FTSE lags peers as GBP recovery continues

  • UK stocks fail to join in global rally

  • Underperformance explained by rise in the Pound

  • GBPUSD now back above 23.6% fib 


The leading UK stock benchmark is standing out like a sore thumb this morning, with the FTSE trading in negative territory while many of its peers are enjoying another leg higher. The Eurostoxx50 and US stock futures are both trading at their highest level in just over a month and after a tumultuous August, investors may now be starting to feel that the worst of it is behind them and begin to hope for further upside ahead. 

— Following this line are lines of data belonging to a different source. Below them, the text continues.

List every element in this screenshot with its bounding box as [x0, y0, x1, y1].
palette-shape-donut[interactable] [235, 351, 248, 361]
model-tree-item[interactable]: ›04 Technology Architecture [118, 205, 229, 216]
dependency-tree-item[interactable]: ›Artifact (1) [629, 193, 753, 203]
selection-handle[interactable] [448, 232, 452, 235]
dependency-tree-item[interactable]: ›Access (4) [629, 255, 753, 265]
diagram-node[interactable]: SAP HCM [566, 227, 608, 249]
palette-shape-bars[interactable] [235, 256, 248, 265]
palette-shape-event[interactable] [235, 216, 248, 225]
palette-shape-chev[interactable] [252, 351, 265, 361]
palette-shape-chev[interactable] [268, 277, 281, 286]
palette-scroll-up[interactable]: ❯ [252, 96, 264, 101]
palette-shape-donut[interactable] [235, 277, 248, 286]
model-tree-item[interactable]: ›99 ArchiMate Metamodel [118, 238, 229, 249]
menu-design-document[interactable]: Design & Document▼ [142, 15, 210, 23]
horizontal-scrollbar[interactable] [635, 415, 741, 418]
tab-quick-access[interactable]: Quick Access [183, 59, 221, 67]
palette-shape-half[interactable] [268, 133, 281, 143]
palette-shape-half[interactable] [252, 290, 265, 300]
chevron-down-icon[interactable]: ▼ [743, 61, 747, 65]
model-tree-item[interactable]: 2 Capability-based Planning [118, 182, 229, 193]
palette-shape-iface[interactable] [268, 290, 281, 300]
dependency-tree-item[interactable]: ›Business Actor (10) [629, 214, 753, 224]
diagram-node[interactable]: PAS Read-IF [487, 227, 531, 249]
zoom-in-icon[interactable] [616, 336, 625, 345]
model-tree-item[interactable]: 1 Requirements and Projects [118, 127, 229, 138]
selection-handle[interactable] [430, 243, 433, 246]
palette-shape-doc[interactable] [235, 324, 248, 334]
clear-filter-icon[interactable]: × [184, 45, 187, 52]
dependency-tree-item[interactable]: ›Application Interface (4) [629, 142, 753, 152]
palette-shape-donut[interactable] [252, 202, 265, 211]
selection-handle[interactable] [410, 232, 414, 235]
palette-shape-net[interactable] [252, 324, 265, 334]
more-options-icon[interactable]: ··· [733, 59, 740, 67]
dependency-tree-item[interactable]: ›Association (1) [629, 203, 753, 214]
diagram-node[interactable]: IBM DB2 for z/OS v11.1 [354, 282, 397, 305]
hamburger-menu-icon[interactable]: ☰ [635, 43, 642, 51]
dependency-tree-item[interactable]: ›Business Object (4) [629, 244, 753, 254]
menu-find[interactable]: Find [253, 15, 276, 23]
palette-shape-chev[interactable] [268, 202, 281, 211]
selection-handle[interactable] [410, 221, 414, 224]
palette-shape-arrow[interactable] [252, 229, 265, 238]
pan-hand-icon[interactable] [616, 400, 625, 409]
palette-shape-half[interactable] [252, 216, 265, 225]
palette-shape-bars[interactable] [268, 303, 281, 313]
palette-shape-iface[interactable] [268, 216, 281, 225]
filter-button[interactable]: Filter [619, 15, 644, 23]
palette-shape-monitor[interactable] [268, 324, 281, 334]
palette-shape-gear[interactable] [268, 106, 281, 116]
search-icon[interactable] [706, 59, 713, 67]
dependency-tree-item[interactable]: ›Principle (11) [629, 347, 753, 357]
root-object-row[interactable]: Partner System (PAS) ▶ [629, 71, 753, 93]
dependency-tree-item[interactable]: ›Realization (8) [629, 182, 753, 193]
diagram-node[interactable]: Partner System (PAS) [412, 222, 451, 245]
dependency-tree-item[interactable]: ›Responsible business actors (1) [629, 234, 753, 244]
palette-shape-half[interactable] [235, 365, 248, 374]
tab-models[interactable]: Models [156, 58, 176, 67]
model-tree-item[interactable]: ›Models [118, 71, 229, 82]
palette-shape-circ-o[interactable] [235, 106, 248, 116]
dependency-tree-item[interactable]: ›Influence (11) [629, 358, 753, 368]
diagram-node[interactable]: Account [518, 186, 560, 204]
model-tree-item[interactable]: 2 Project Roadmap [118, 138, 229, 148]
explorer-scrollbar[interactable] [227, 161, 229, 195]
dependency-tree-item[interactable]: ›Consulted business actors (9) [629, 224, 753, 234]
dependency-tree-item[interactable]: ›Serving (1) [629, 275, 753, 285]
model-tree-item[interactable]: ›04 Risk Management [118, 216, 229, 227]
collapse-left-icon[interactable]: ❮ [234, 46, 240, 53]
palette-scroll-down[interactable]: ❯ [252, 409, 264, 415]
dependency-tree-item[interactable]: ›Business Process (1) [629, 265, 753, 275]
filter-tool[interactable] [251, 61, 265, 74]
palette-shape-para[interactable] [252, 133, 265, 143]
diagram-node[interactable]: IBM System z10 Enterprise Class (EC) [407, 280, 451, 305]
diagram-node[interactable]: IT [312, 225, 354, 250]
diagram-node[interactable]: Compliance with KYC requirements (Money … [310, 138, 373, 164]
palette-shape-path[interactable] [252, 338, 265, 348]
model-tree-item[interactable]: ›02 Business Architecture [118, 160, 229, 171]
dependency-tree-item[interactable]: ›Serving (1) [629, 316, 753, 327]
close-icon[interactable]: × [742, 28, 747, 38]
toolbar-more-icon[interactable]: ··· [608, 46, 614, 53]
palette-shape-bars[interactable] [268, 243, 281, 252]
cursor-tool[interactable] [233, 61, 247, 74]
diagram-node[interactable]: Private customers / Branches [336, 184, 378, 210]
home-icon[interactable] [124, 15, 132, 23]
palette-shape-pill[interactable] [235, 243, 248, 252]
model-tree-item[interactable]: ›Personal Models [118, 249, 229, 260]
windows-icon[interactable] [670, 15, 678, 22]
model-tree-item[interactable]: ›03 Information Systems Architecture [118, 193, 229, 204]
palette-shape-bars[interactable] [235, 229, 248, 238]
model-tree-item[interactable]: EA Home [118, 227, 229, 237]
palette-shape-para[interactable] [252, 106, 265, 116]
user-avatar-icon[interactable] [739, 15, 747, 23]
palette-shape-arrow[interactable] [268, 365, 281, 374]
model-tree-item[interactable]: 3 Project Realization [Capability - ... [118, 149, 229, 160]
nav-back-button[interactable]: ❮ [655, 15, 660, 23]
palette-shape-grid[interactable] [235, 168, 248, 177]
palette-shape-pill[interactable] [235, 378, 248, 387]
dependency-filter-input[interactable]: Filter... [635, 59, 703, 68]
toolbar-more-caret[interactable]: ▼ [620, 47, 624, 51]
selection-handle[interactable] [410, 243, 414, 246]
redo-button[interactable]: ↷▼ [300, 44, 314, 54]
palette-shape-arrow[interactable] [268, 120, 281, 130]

Pound gains as Boris loses more votes

The cause of this divergence is a further recovery in the pound with sterling now trading around 3% higher than Tuesday’s low against the USD, and quite remarkably the currency has now recouped around a quarter of the declines seen since the high seen at the start of May. The last couple of days since parliament returned from its summer recess have been dramatic, even against the high bar set by UK politics in recent years. After making his move last week by proroguing parliament, Boris Johnson is now on the back foot once more after MPs have voted to pass a bill that essentially significantly reduces the threat of a no-deal Brexit and thus renders his negotiating position with the EU as far weaker - at least in his own eyes.

The pound has now recovered more than a quarter of the declines seen from highs at the start of May in just the last few days with price moving clearly back above the 23.6% fib at 1.2244. Source: xStation


Furthermore, attempts to call a GE are being frustrated by parliament with his attempts last night beaten by a vote of 327-299. Mr Johnson is expected to use a speech today to challenge Labour leader to a General Election and while this will likely occur, Jeremy Corbyn wants to remove the threat of a no-deal before agreeing. As is often the case with Brexit there’s a lot of moving parts here, with numerous side-stories and subplots, but the key thing as far as the markets are concerned is that the prospect of no deal is receding once more and this has caused the bounce we’ve seen in sterling. 

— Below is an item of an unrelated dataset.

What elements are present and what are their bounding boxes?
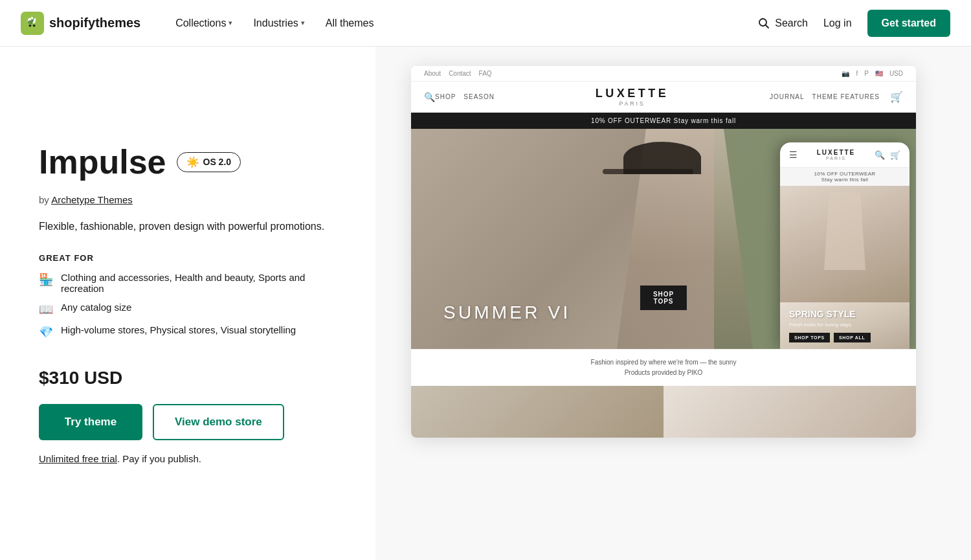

Equities rise on trade hopes

While we’ve not felt the positive impact here in London as elsewhere, there has been another clear move higher in most global stock indices after reports that the US and China are set to resume trade talks next month. These stories have been confirmed both by Washington and Beijing and even though they amount to little more hopeful remarks at present the market reaction is quite telling. The ability to look through clear negative news (such as the imposition of additional levies) and focus on the positives (such as hopeful remarks on trade), is a pleasing  attribute for stock market bulls and also, often a characteristic of many a stock market rally.  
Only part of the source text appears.